Instructions for the task:
Once you find the line with "zasiłku - nowe przepisy" in the entries below, print it and each line after it up to and including the line with "ИЗЈАВА НА ДЕНОТ", exactly, without pictures.
[Start of section]
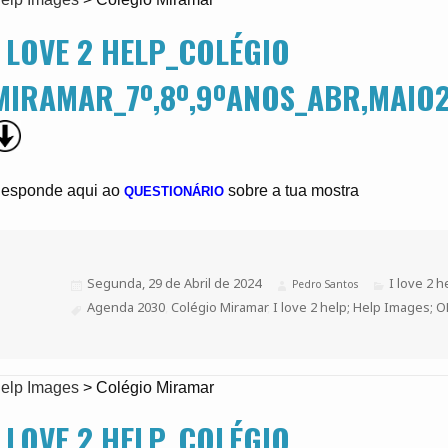
I LOVE 2 HELP_COLÉGIO
MIRAMAR_7º,8º,9ºANOS_ABR,MAIO
esponde aqui ao
sobre a tua mostra
QUESTIONÁRIO
Publicado
Segunda, 29 de Abril de 2024
Categorias
I love 2 h
Autor
Pedro Santos
a
Etiquetas
Agenda 2030
,
Colégio Miramar
,
I love 2 help; Help Images; 
elp Images
>
Colégio Miramar
I LOVE 2 HELP_COLÉGIO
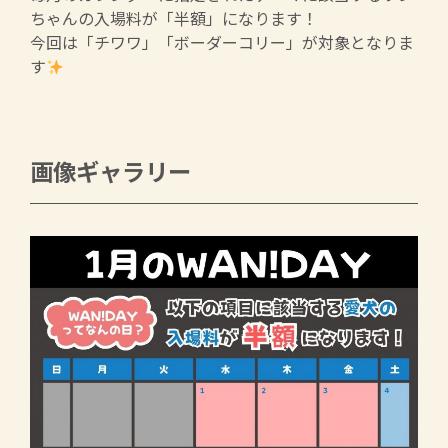
ちゃんの入場料が「半額」になります！
今回は「チワワ」「ボーダーコリー」が対象となりま
す
画像ギャラリー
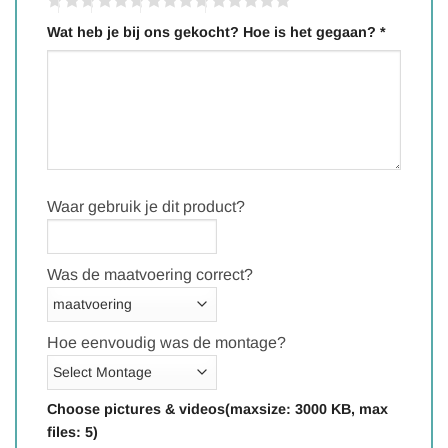
Wat heb je bij ons gekocht? Hoe is het gegaan?
*
Waar gebruik je dit product?
Was de maatvoering correct?
Hoe eenvoudig was de montage?
Choose pictures & videos(maxsize: 3000 KB, max
files: 5)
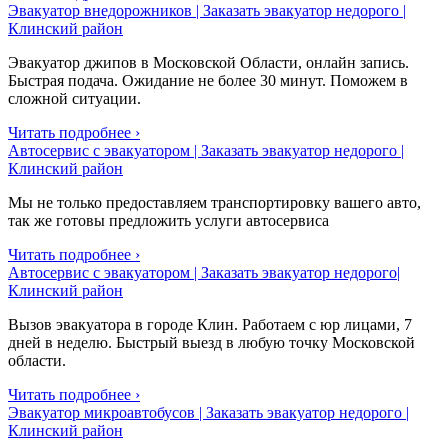
Эвакуатор внедорожников | Заказать эвакуатор недорого |
Клинский район
Эвакуатор джипов в Московской Области, онлайн запись.
Быстрая подача. Ожидание не более 30 минут. Поможем в
сложной ситуации.
Читать подробнее ›
Автосервис с эвакуатором | Заказать эвакуатор недорого |
Клинский район
Мы не только предоставляем транспортировку вашего авто,
так же готовы предложить услуги автосервиса
Читать подробнее ›
Автосервис с эвакуатором | Заказать эвакуатор недорого|
Клинский район
Вызов эвакуатора в городе Клин. Работаем с юр лицами, 7
дней в неделю. Быстрый выезд в любую точку Московской
области.
Читать подробнее ›
Эвакуатор микроавтобусов | Заказать эвакуатор недорого |
Клинский район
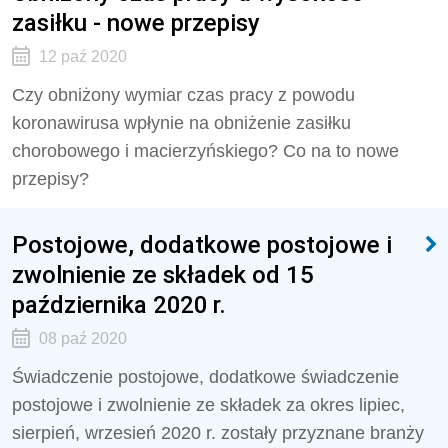
zasiłku - nowe przepisy
12 paź 2020
Czy obniżony wymiar czas pracy z powodu
koronawirusa wpłynie na obniżenie zasiłku
chorobowego i macierzyńskiego? Co na to nowe
przepisy?
Postojowe, dodatkowe postojowe i
zwolnienie ze składek od 15
października 2020 r.
08 paź 2020
Świadczenie postojowe, dodatkowe świadczenie
postojowe i zwolnienie ze składek za okres lipiec,
sierpień, wrzesień 2020 r. zostały przyznane branży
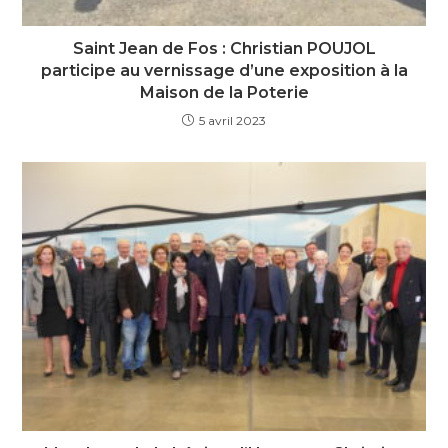
Saint Jean de Fos : Christian POUJOL
participe au vernissage d’une exposition à la
Maison de la Poterie
5 avril 2023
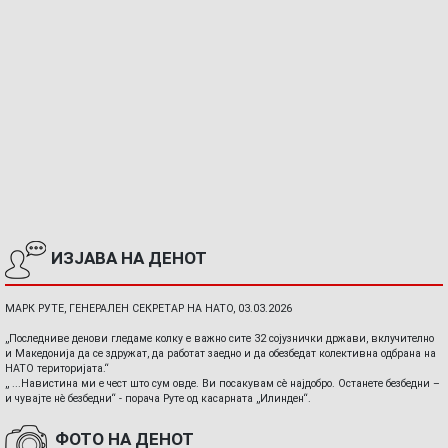
ИЗЈАВА НА ДЕНОТ
МАРК РУТЕ, ГЕНЕРАЛЕН СЕКРЕТАР НА НАТО, 03.03.2026
„Последниве денови гледаме колку е важно сите 32 сојузнички држави, вклучително
и Македонија да се здружат, да работат заедно и да обезбедат колективна одбрана на
НАТО територијата.“
„ ...Навистина ми е чест што сум овде. Ви посакувам сè најдобро. Останете безбедни –
и чувајте нè безбедни“ - порача Руте од касарната „Илинден“.
ФОТО НА ДЕНОТ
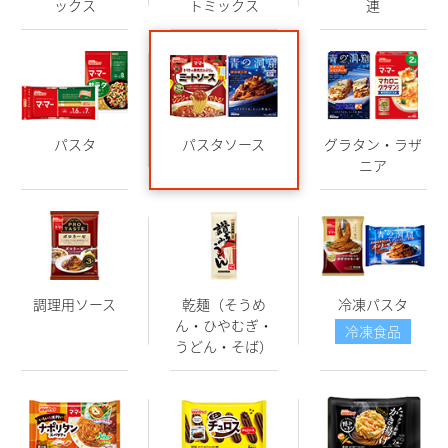
ックス
トミックス
連
パスタ
パスタソース
グラタン・ラザ
ニア
調理用ソース
乾麺（そうめ
冷凍パスタ
ん・ひやむぎ・
冷凍食品
うどん・そば）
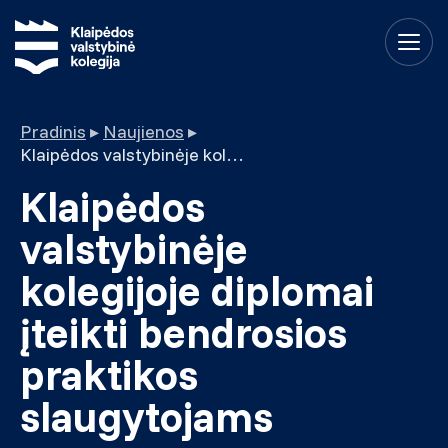
Pradinis
▸
Naujienos
▸
Klaipėdos valstybinėje kolegijoje diplomai įteikti bendrosios praktikos slaugytojams
Klaipėdos
valstybinėje
kolegijoje diplomai
įteikti bendrosios
praktikos
slaugytojams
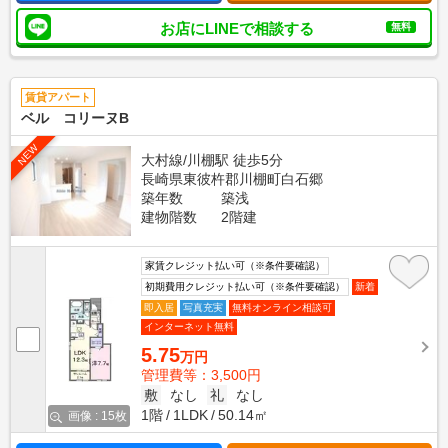
お店にLINEで相談する
無料
賃貸アパート
ベル コリーヌB
NEW
大村線/川棚駅 徒歩5分
長崎県東彼杵郡川棚町白石郷
築年数
築浅
建物階数
2階建
家賃クレジット払い可（※条件要確認）
初期費用クレジット払い可（※条件要確認）
新着
即入居
写真充実
無料オンライン相談可
インターネット無料
5.75
万円
管理費等：3,500円
敷
なし
礼
なし
1階
1LDK
50.14㎡
画像 : 15枚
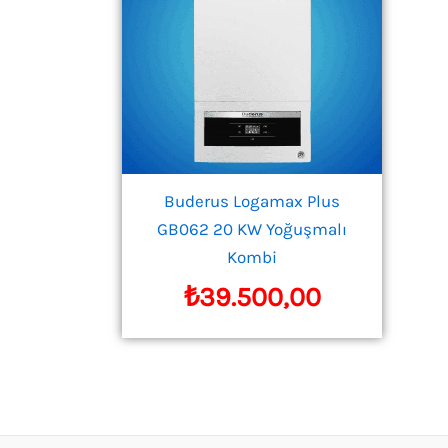
Buderus Logamax Plus
GB062 20 KW Yoğuşmalı
Kombi
₺
39.500,00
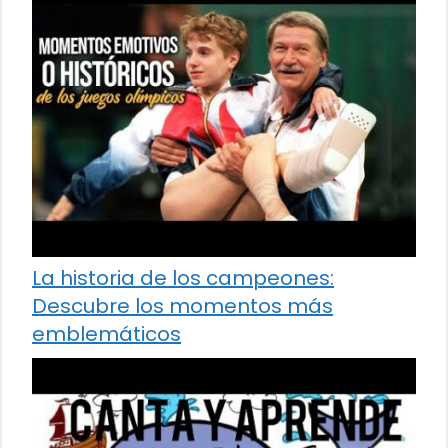
La historia de los campeones:
Descubre los momentos más
emblemáticos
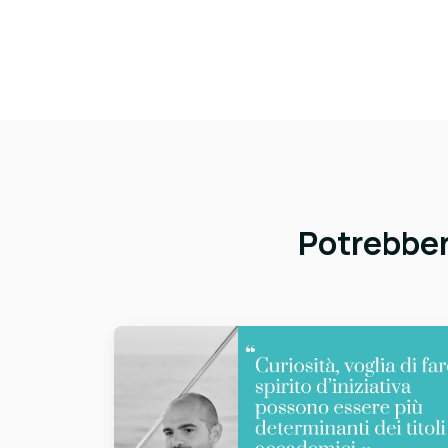
Potrebbero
[End of section]
Response area:
zasiłku - nowe przepisy
12 paź 2020
Czy obniżony wymiar czas pracy z powodu
koronawirusa wpłynie na obniżenie zasiłku
chorobowego i macierzyńskiego? Co na to nowe
przepisy?
Postojowe, dodatkowe postojowe i
zwolnienie ze składek od 15
października 2020 r.
08 paź 2020
Świadczenie postojowe, dodatkowe świadczenie
postojowe i zwolnienie ze składek za okres lipiec,
sierpień, wrzesień 2020 r. zostały przyznane branży
Saint Jean de Fos : Christian POUJOL
participe au vernissage d’une exposition à la
Maison de la Poterie
5 avril 2023
ИЗЈАВА НА ДЕНОТ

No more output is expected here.